The story begins in February 2017, when Iso (the International Organization for Standardization) publishes the standard “Iso 24496 – Office furniture – Office chairs – Methods for the determination of dimensions”, which is also the basis of the draft European standard (revision of EN 1335-1) on the test method for determining the dimensions of office work chairs, published after a long work by a large team of ergonomists and technicians coming from industries and international laboratories. This standard, a document of 72 pages, completely changes the way of measuring the dimensions of office chairs, introducing a totally innovative equipment, the “Chair Measuring Device” or simply Cmd. The Cmd is a sort of mannequin thanks to which it is possible to apply the correct weight in the right positions, simulating the encumbrance and the pressure profile of the seated person. At the same time, it allows to detect precious information, thanks to the measuring instruments integrated in the same dummy.
Once the way of measuring was found, the correct positioning of the “Cmd” on the chair under test remained an open question to be improved. This problem was solved by Catas technicians, who designed and built a special equipment that, in fact, became an integral part of the same standard for the correct execution of the tests.
We are talking about a standard that has a recognized worldwide value being, consequently, a reference tool for a population of users with very different physical characteristics. An extremely delicate subject, which adds to the old question of the “measurement uncertainty”. This means that all the many possible variables, that interfere with the data collected, must be taken into due consideration if the validity of a data is to be established.
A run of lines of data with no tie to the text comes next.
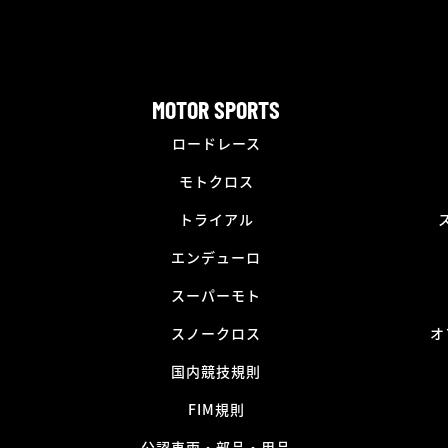
MOTOR SPORTS
ロードレース
モトクロス
トライアル
エンデューロ
スーパーモト
スノークロス
オ
国内競技規則
FIM規則
公認車両・部品・用品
A topic that Catas has decided to face several years ago, defining and creating a round robin test – the first and so far, unique in this sector – to collect all the “uncertainty data” derived by different measurements carried out on the same product in different laboratories and by different operators. Five office chairs have been sent to fifteen laboratories around the world, a journey of 13 thousand kilometers to try to measure the imponderable, the differences between the measures we have just described. It took three long years to collect all the data into a study that was then accepted by ISO, the global standardization body, to improve the current measurement standards at the international level.
An experience that has proved to be really precious for drafting the Iso 24496 standard: Cen has in fact asked Catas to organize at its headquarters in San Giovanni al Natisone the meeting of different technicians coming from nine international laboratories that carried out “double measurements” on the same samples represented by three different models of office chairs. The results obtained were compared with a similar study carried out in North America – as punctually analyzed and explained in the “paragraph 6” of the standard – obtaining a “table of measurement uncertainties” of which it is easy to understand the scope and implications.
The “dummy” and this data now allow anyone who wants or needs to carry out dimensional tests on office chairs to have access to important information about the quality of the results obtained.